Update the optimal solution and value according to the fitness of each generation.
5.
Determine whether the current time satisfies the termination condition and output the optimal parameter; otherwise, repeat Step 3.
Step 4: establishing the HKELM model and predicting the sales cycle:
The optimal parameters found using the CMTCPO in Step 3 are substituted into the reconstructed HKELM model to predict the cycle of second-hand house removal.
Step 5: analysis of the accuracy and reliability of the predicted results:
To prevent over-fitting of the model, we performed a ten-fold cross-validation.

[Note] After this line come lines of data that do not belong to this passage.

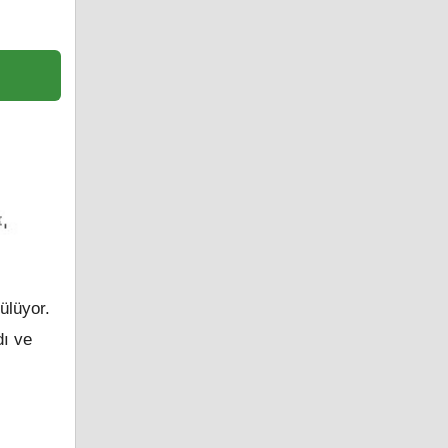
ülüyor.
ı ve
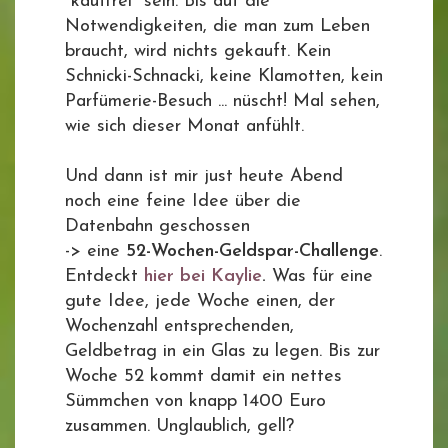
"kauffrei" sein. Bis auf die
Notwendigkeiten, die man zum Leben
braucht, wird nichts gekauft. Kein
Schnicki-Schnacki, keine Klamotten, kein
Parfümerie-Besuch ... nüscht! Mal sehen,
wie sich dieser Monat anfühlt.
Und dann ist mir just heute Abend
noch eine feine Idee über die
Datenbahn geschossen
-> eine
52-Wochen-Geldspar-Challenge
.
Entdeckt
hier bei Kaylie
.
Was für eine
gute Idee, jede Woche einen, der
Wochenzahl entsprechenden,
Geldbetrag in ein Glas zu legen. Bis zur
Woche 52 kommt damit ein nettes
Sümmchen von knapp 1400 Euro
zusammen. Unglaublich, gell?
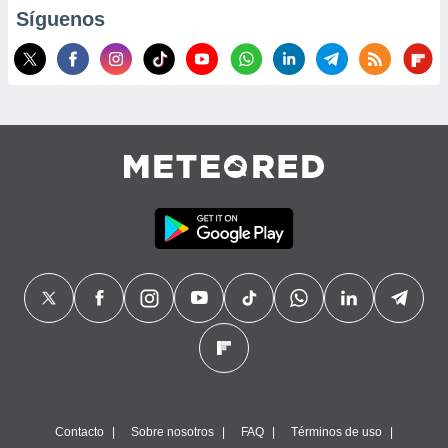
Síguenos
Contacto
Sobre nosotros
FAQ
Términos de uso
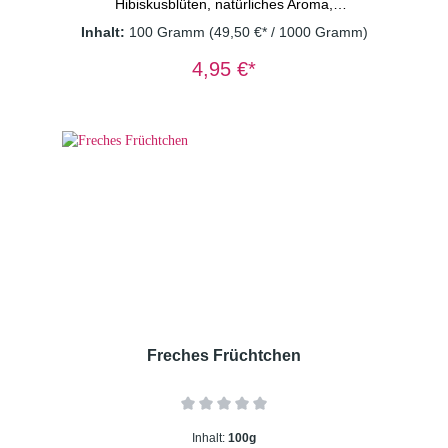
Hibiskusblüten, natürliches Aroma,
Orangenecken(3%), Erdbeere(3%)
Inhalt:
100 Gramm
(49,50 €* / 1000 Gramm)
Dosierung: 1-2 TL/Tasse
Wassertemperatur: 100° C Ziehzeit: 8-
4,95 €*
10 Minuten Wichtiger Hinweis: Früchtetee
immer mit sprudelnd kochendem Wasser
aufgießen und 8-10 Minuten ziehen lassen.
Nur so erhalten Sie ein sicheres Lebensmittel.
Freches Früchtchen
Inhalt:
100g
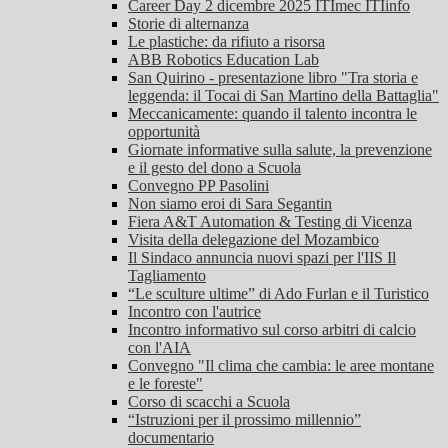
Career Day 2 dicembre 2025 ITImec ITIinfo
Storie di alternanza
Le plastiche: da rifiuto a risorsa
ABB Robotics Education Lab
San Quirino - presentazione libro "Tra storia e
leggenda: il Tocai di San Martino della Battaglia"
Meccanicamente: quando il talento incontra le
opportunità
Giornate informative sulla salute, la prevenzione
e il gesto del dono a Scuola
Convegno PP Pasolini
Non siamo eroi di Sara Segantin
Fiera A&T Automation & Testing di Vicenza
Visita della delegazione del Mozambico
Il Sindaco annuncia nuovi spazi per l'IIS Il
Tagliamento
“Le sculture ultime” di Ado Furlan e il Turistico
Incontro con l'autrice
Incontro informativo sul corso arbitri di calcio
con l'AIA
Convegno "Il clima che cambia: le aree montane
e le foreste"
Corso di scacchi a Scuola
“Istruzioni per il prossimo millennio”
documentario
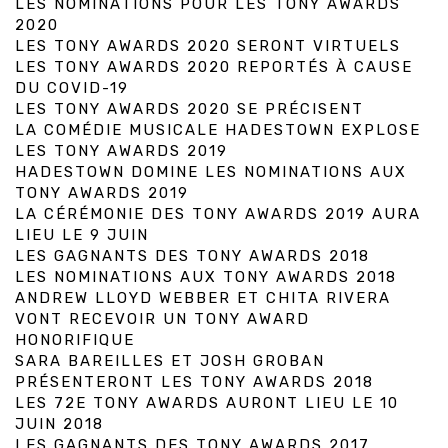
LES NOMINATIONS POUR LES TONY AWARDS
2020
LES TONY AWARDS 2020 SERONT VIRTUELS
LES TONY AWARDS 2020 REPORTÉS À CAUSE
DU COVID-19
LES TONY AWARDS 2020 SE PRÉCISENT
LA COMÉDIE MUSICALE HADESTOWN EXPLOSE
LES TONY AWARDS 2019
HADESTOWN DOMINE LES NOMINATIONS AUX
TONY AWARDS 2019
LA CÉRÉMONIE DES TONY AWARDS 2019 AURA
LIEU LE 9 JUIN
LES GAGNANTS DES TONY AWARDS 2018
LES NOMINATIONS AUX TONY AWARDS 2018
ANDREW LLOYD WEBBER ET CHITA RIVERA
VONT RECEVOIR UN TONY AWARD
HONORIFIQUE
SARA BAREILLES ET JOSH GROBAN
PRÉSENTERONT LES TONY AWARDS 2018
LES 72E TONY AWARDS AURONT LIEU LE 10
JUIN 2018
LES GAGNANTS DES TONY AWARDS 2017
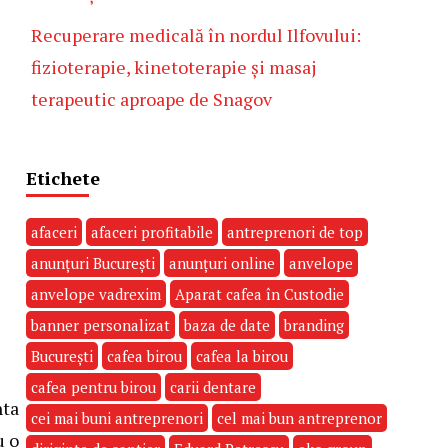
Recuperare medicală în nordul Ilfovului:
fizioterapie, kinetoterapie și masaj
terapeutic aproape de Snagov
Etichete
afaceri
afaceri profitabile
antreprenori de top
anunțuri București
anunțuri online
anvelope
anvelope vadrexim
Aparat cafea în Custodie
banner personalizat
baza de date
branding
București
cafea birou
cafea la birou
cafea pentru birou
carii dentare
nta
cei mai buni antreprenori
cel mai bun antreprenor
u o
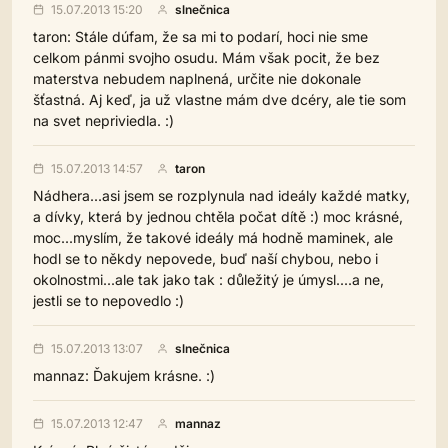
15.07.2013 15:20
slnečnica
taron: Stále dúfam, že sa mi to podarí, hoci nie sme
celkom pánmi svojho osudu. Mám však pocit, že bez
materstva nebudem naplnená, určite nie dokonale
šťastná. Aj keď, ja už vlastne mám dve dcéry, ale tie som
na svet nepriviedla. :)
15.07.2013 14:57
taron
Nádhera...asi jsem se rozplynula nad ideály každé matky,
a dívky, která by jednou chtěla počat dítě :) moc krásné,
moc...myslím, že takové ideály má hodně maminek, ale
hodl se to někdy nepovede, buď naší chybou, nebo i
okolnostmi...ale tak jako tak : důležitý je úmysl....a ne,
jestli se to nepovedlo :)
15.07.2013 13:07
slnečnica
mannaz: Ďakujem krásne. :)
15.07.2013 12:47
mannaz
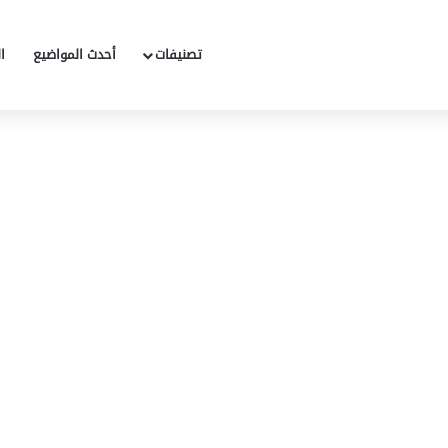
تصنيفات
أحدث المواضيع
ا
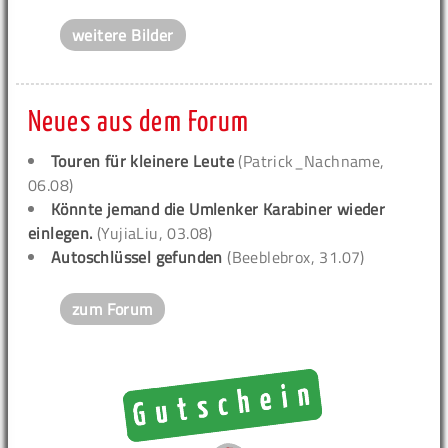
weitere Bilder
Neues aus dem Forum
Touren für kleinere Leute
(Patrick_Nachname,
06.08)
Könnte jemand die Umlenker Karabiner wieder
einlegen.
(YujiaLiu, 03.08)
Autoschlüssel gefunden
(Beeblebrox, 31.07)
zum Forum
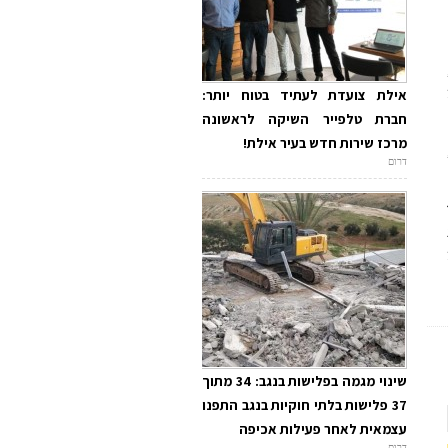
אילת צועדת לעתיד בטוח יותר:
חברת טלפייר השיקה לראשונה
מרכז שירות חדש בעיר אילת!
דרום
שינוי מגמה בפלישות בנגב: 34 מתוך
37 פלישות בלתי חוקיות בנגב התפנו
עצמאית לאחר פעילות אכיפה
דרום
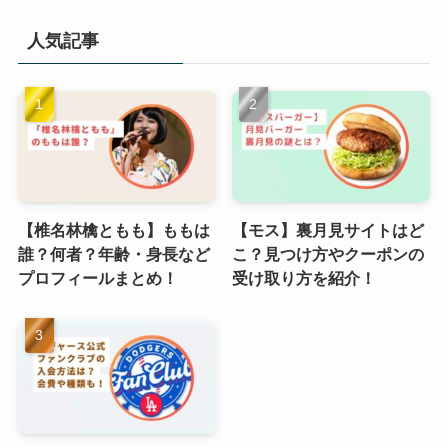
人気記事
【椎名林檎ともも】ももは
【モス】裏月見サイトはど
誰？何者？年齢・身長など
こ？見つけ方やクーポンの
プロフィールまとめ！
受け取り方を紹介！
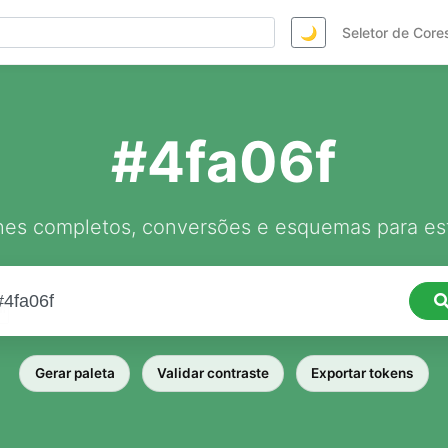
🌙
Seletor de Core
#4fa06f
hes completos, conversões e esquemas para est
Gerar paleta
Validar contraste
Exportar tokens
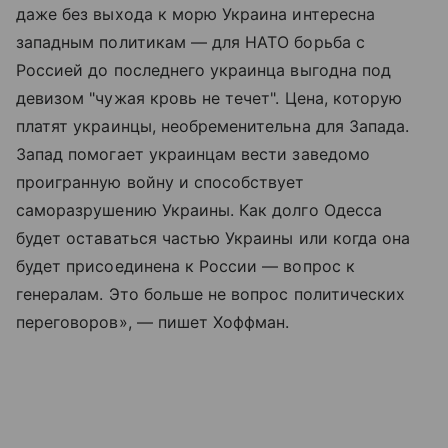
даже без выхода к морю Украина интересна
западным политикам — для НАТО борьба с
Россией до последнего украинца выгодна под
девизом "чужая кровь не течет". Цена, которую
платят украинцы, необременительна для Запада.
Запад помогает украинцам вести заведомо
проигранную войну и способствует
саморазрушению Украины. Как долго Одесса
будет оставаться частью Украины или когда она
будет присоединена к России — вопрос к
генералам. Это больше не вопрос политических
переговоров», — пишет Хоффман.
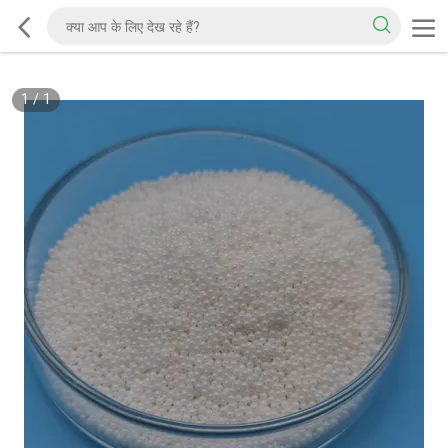
1
/
1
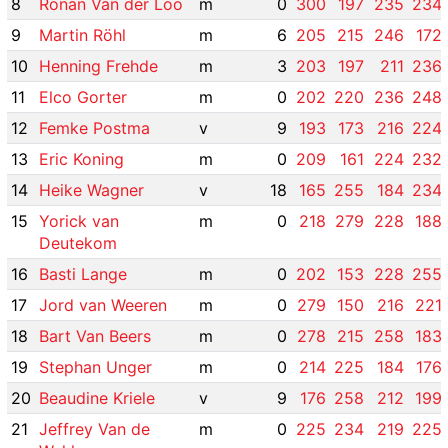
8
Ronan Van der Loo
m
0
300
197
235
234
9
Martin Röhl
m
6
205
215
246
172
10
Henning Frehde
m
3
203
197
211
236
11
Elco Gorter
m
0
202
220
236
248
12
Femke Postma
v
9
193
173
216
224
13
Eric Koning
m
0
209
161
224
232
14
Heike Wagner
v
18
165
255
184
234
15
Yorick van
m
0
218
279
228
188
Deutekom
16
Basti Lange
m
0
202
153
228
255
17
Jord van Weeren
m
0
279
150
216
221
18
Bart Van Beers
m
0
278
215
258
183
19
Stephan Unger
m
0
214
225
184
176
20
Beaudine Kriele
v
9
176
258
212
199
21
Jeffrey Van de
m
0
225
234
219
225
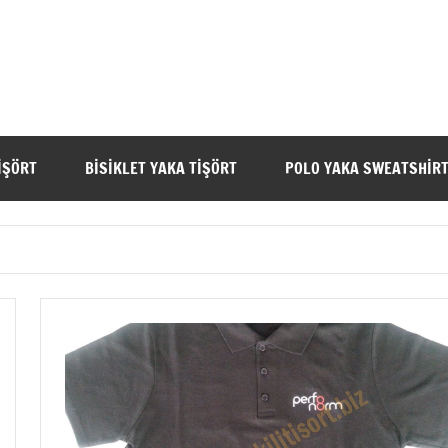
IŞÖRT
BISIKLET YAKA TIŞÖRT
POLO YAKA SWEATSHIR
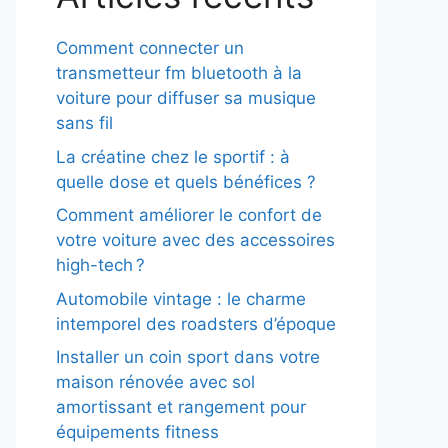
Comment connecter un
transmetteur fm bluetooth à la
voiture pour diffuser sa musique
sans fil
La créatine chez le sportif : à
quelle dose et quels bénéfices ?
Comment améliorer le confort de
votre voiture avec des accessoires
high-tech ?
Automobile vintage : le charme
intemporel des roadsters d’époque
Installer un coin sport dans votre
maison rénovée avec sol
amortissant et rangement pour
équipements fitness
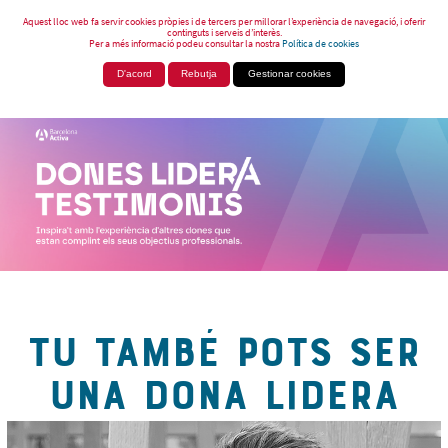
Aquest lloc web fa servir cookies pròpies i de tercers per millorar l’experiència de navegació, i oferir
continguts i serveis d’interès.
Per a més informació podeu consultar la nostra
Política de cookies
D'acord
Rebutja
Gestionar cookies
TU TAMBÉ POTS SER
UNA DONA LIDERA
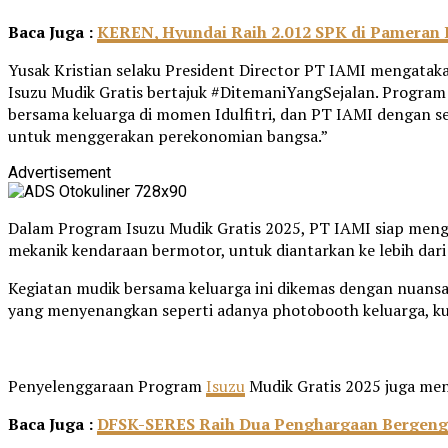
Baca Juga :
KEREN, Hyundai Raih 2.012 SPK di Pameran 
Yusak Kristian selaku President Director PT IAMI mengatak
Isuzu Mudik Gratis bertajuk #DitemaniYangSejalan. Program
bersama keluarga di momen Idulfitri, dan PT IAMI dengan se
untuk menggerakan perekonomian bangsa.”
Advertisement
Dalam Program Isuzu Mudik Gratis 2025, PT IAMI siap mengan
mekanik kendaraan bermotor, untuk diantarkan ke lebih dari 
Kegiatan mudik bersama keluarga ini dikemas dengan nua
yang menyenangkan seperti adanya photobooth keluarga, kurs
Penyelenggaraan Program
Isuzu
Mudik Gratis 2025 juga me
Baca Juga :
DFSK-SERES Raih Dua Penghargaan Bergengsi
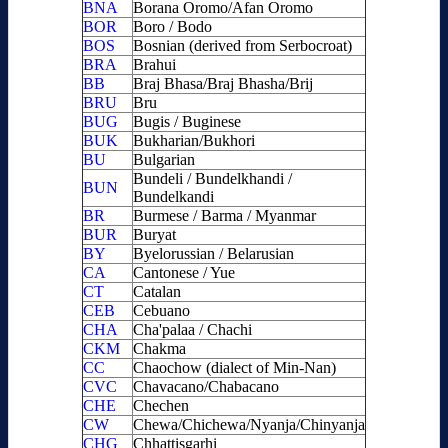
BNA
Borana Oromo/Afan Oromo
BOR
Boro / Bodo
BOS
Bosnian (derived from Serbocroat)
BRA
Brahui
BB
Braj Bhasa/Braj Bhasha/Brij
BRU
Bru
BUG
Bugis / Buginese
BUK
Bukharian/Bukhori
BU
Bulgarian
Bundeli / Bundelkhandi /
BUN
Bundelkandi
BR
Burmese / Barma / Myanmar
BUR
Buryat
BY
Byelorussian / Belarusian
CA
Cantonese / Yue
CT
Catalan
CEB
Cebuano
CHA
Cha'palaa / Chachi
CKM
Chakma
CC
Chaochow (dialect of Min-Nan)
CVC
Chavacano/Chabacano
CHE
Chechen
CW
Chewa/Chichewa/Nyanja/Chinyanja
CHG
Chhattisgarhi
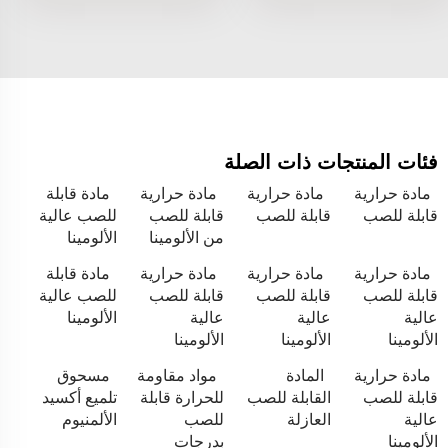
فئات المنتجات ذات الصلة
مادة حرارية
مادة حرارية
مادة حرارية
مادة قابلة
قابلة للصب
قابلة للصب
قابلة للصب
للصب عالية
من الألومينا
الألومينا
مادة حرارية
مادة حرارية
مادة حرارية
مادة قابلة
قابلة للصب
قابلة للصب
قابلة للصب
للصب عالية
عالية
عالية
عالية
الألومينا
الألومينا
الألومينا
الألومينا
مادة حرارية
المادة
مواد مقاومة
مسحوق
قابلة للصب
القابلة للصب
للحرارة قابلة
تلميع أكسيد
عالية
العازلة
للصب
الألمنيوم
الألومينا
بدرجات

This involved randomly dividing the data into 10 groups, using 9 of them for training and the remaining group for testing. If the RMSE, MAPE, and maximum relative error of the prediction results are very similar across the 10 iterations, it indicates that the model’s predictions are accurate and that over-fitting is not present.
To assess the reliability of the predicted sales cycle, this study employs the Bland–Altman analysis method. If the difference between the predicted results and the actual values falls within the 95% confidence interval, the predictions are deemed more reliable.
If the model meets the accuracy and reliability requirements simultaneously, the prediction process is completed. Otherwise, Step 3 and Step 4 will be repeated, and the prediction results will be analyzed again until the conditions are met.
The flow chart of this study is shown in Figure 6:
In summary, our study used the SOR model to identify 33 influencing factors, and the selected influencing factors were more comprehensive than previous studies. At the same time, the original crown porcupine optimizer is improved and used to optimize the hybrid kernel extreme learning machine. Based on this, a novel second-hand house removal cycle prediction model is proposed.

3. Case Analysis

3.1. Data Preprocessing and Correlation Analysis

Based on the crawler technology, this study selected 400 second-hand houses from cities including Shanghai, Shenzhen, Guangzhou, Chengdu, Qingdao, Nanchang, Luoyang, and Guilin. The aim was to verify the proposed prediction model’s accuracy, efficiency, and applicability. To maintain the integrity and authenticity of the data, any original samples with missing values were removed.
It should be noted that due to the privacy of second-hand housing transaction data, Lianjia.com has access restrictions on users from the same IP address to prevent malicious data acquisition. Therefore, it is difficult to conduct large-scale data acquisition. The 400 relevant data points crawled in this article laid the foundation for future research. We need to overcome the limitations of data acquisition and consider establishing cooperative relationships with real estate platforms to obtain richer data sets through this channel in the future. Some of the case data are shown in Table S1 in the Supplementary Materials.
Some indicators in the original data set are qualitative. Therefore, we need to digitize all the categorical data within the data set. The two indices, ‘floor number’ (low floor = 0, middle floor = 1, and high floor = 2) and ‘decoration degree’ (unrenovated = 0, simple = 1, and upgraded = 2), are ordinal data and can be assigned directly.
Considering that the ‘structure type’ and ‘orientation’ do not have a hierarchical order, they can be processed via one-hot encoding. In one-hot encoding, each category value is converted into a binary vector, with the exception that one position representing the category is 1, and the remaining positions are 0.
The process of encoding the ‘orientation’ is shown in Table 3.
After this, we standardize all the numerical data by applying Equations (38) and (39). Subsequently, the standardized data are input into Equation (40) to determine the Pearson correlation coefficient between the input and output variables. In order to more intuitively show the correlation between the various indicators, we have drawn a heat map, as shown in Figure 7.
The color of the indicators with a strong correlation in the heat map is darker, and the color of the indicators with a weak correlation is lighter. Based on this, the most relevant indicators in the model establishment process can be screened out. The calculation results show that each influencing factor has a certain correlation with the de-period, and we selected the most relevant indicators, ignoring the unimportant indicators.
We also plotted the correlation coefficients between each input indicator and the predicted target into Table 4. The data presented in Table 4 show that the majority of correlation coefficients are below 0.7, suggesting that the secondary indicators do not have a significant correlation with the sales cycle. As a result, it is advisable to use a nonlinear modeling approach to predict the sales cycle for second-hand houses.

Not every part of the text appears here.